Just curious as to how you know the tissue is good and not dying as well?
 
Long day at work. Thanks for all the input.

The system is 51gal. I dose about 14ml of alk a day and 12ml of Ca a day. Ca in the morning to the sump and alk half dose twice a day in the top off water to the sump. I am topping of with about a pint of Ro/Di water twice a day. The Mg kit was new in May.

Got just the place for them to cave for a while.


Wish I had written seem to be eating the good tissue as well as any dying tissue. I cannot tell if the tissue is good or not. That they opened some after socking them, was a good sign to me that there could be tissue to regrow.

The best news is none of the other three blastos have any pods feasting on them in the cover of darkness yet. One green one from Boun has grown well.
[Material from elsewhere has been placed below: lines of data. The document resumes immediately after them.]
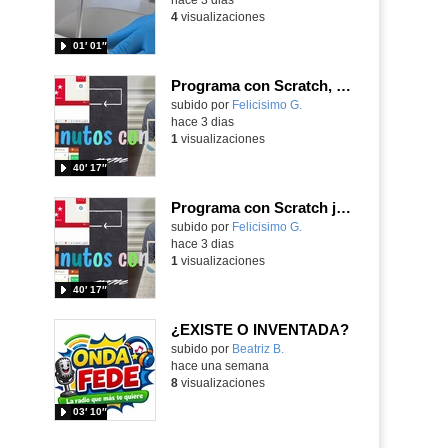
4
visualizaciones
01′ 01″
Programa con Scratch, 8 diferentes juegos para vivir la emoción de los partidos de España en el mundial 2026
Contenido educativo.
subido por
Felicisimo G.
-
hace 3 dias
1
visualizaciones
40′ 17″
Programa con Scratch juegos con los partidos del mundial 2026 ganados por España
Contenido educativo.
subido por
Felicisimo G.
-
hace 3 dias
1
visualizaciones
40′ 17″
¿EXISTE O INVENTADA?
Contenido educativo.
subido por
Beatriz B.
-
hace una semana
8
visualizaciones
03′ 10″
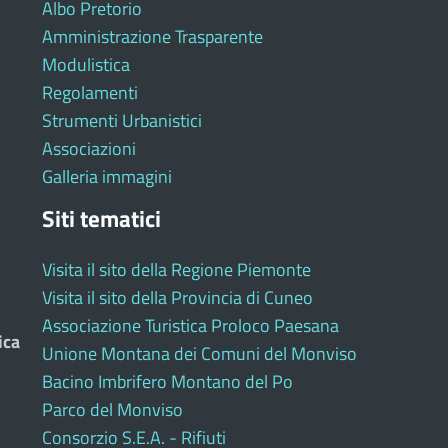
Albo Pretorio
Amministrazione Trasparente
Modulistica
Regolamenti
Strumenti Urbanistici
Associazioni
Galleria immagini
Siti tematici
Visita il sito della Regione Piemonte
Visita il sito della Provincia di Cuneo
Associazione Turistica Proloco Paesana
ica
Unione Montana dei Comuni del Monviso
Bacino Imbrifero Montano del Po
Parco del Monviso
Consorzio S.E.A. - Rifiuti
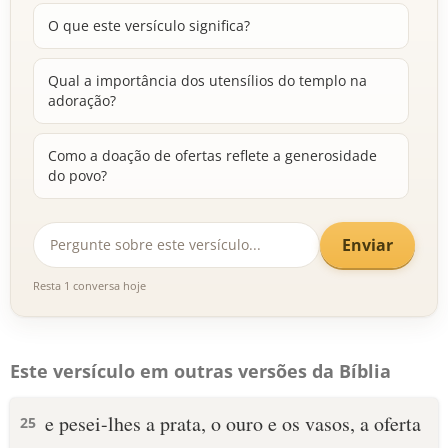
O que este versículo significa?
Qual a importância dos utensílios do templo na
adoração?
Como a doação de ofertas reflete a generosidade
do povo?
Enviar
Resta 1 conversa hoje
Este versículo em outras versões da Bíblia
e pesei-lhes a prata, o ouro e os vasos, a oferta
25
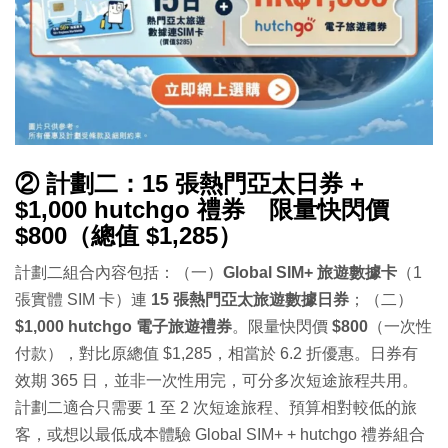
② 計劃二：15 張熱門亞太日券 +
$1,000 hutchgo 禮券 限量快閃價
$800（總值 $1,285）
計劃二組合內容包括：（一）
Global SIM+ 旅遊數據卡
（1
張實體 SIM 卡）連
15 張熱門亞太旅遊數據日券
；（二）
$1,000 hutchgo 電子旅遊禮券
。限量快閃價
$800
（一次性
付款），對比原總值 $1,285，相當於 6.2 折優惠。日券有
效期 365 日，並非一次性用完，可分多次短途旅程共用。
計劃二適合只需要 1 至 2 次短途旅程、預算相對較低的旅
客，或想以最低成本體驗 Global SIM+ + hutchgo 禮券組合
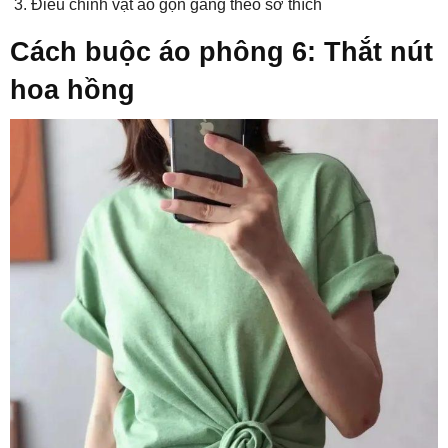
Điều chỉnh vạt áo gọn gàng theo sở thích
Cách buộc áo phông 6: Thắt nút
hoa hồng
One of my first corals, from CL before I met BAR, was about seven small polyps over a year ago and it is now two colonies of twenty polyps and nearly fourty polyps each plus the two frags to DBTC. It looks to be a merleti all the others wellsi. The newest colony has been in a week and it is looking good. I was having such a good go of them before this one that is now dead. It had not been in the tank but a couple months so I was wondering if it introduced something to the others.

There were other frags sold of the one that died in my tank. I will be asking the LFS how the other frags are doing. And where the coral came from. The clam hitcher beside the tube shaped coral base is still opening and seeming to feed well.
 
After a couple weeks in a filter sock they are both now puffing out tissue rather than hugging the skeleton. I left them out the last two nights with no pods on them when inspected twice during the darkness. They are safe in the daylight. I will keep checking them at night for a while to see that they continue to heal. Will try to feed them this evening.

They were moved to the bottom of the tank under a ledge. I also turned off the K-4 two days ago.

The frag was about two nights from being gone at the rate it was disappearing so I am very glad they are still around.